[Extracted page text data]
----

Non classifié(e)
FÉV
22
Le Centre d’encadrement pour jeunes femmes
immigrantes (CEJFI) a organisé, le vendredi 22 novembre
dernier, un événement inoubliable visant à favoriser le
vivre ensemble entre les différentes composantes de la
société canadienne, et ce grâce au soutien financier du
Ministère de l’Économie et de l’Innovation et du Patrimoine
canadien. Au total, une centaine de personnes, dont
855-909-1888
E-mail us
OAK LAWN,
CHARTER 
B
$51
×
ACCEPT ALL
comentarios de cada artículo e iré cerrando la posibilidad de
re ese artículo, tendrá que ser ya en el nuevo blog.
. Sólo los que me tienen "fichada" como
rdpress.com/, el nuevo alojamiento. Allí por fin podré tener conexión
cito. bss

----

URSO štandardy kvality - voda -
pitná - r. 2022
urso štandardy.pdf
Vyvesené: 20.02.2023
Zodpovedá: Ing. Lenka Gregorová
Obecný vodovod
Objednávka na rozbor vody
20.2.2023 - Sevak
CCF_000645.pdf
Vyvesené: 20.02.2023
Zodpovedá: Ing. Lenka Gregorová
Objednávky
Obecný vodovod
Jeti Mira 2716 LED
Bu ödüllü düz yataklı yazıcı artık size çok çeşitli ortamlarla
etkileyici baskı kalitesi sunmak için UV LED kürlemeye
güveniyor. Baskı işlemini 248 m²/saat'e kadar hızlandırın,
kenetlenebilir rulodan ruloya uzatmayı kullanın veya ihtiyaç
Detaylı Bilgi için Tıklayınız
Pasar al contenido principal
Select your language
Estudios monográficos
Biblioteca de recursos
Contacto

----

◆ Work required ◆
Could you work out how many lines of the data above contain the word "nuevo"? Give only the number.

◆ Solution below ◆
2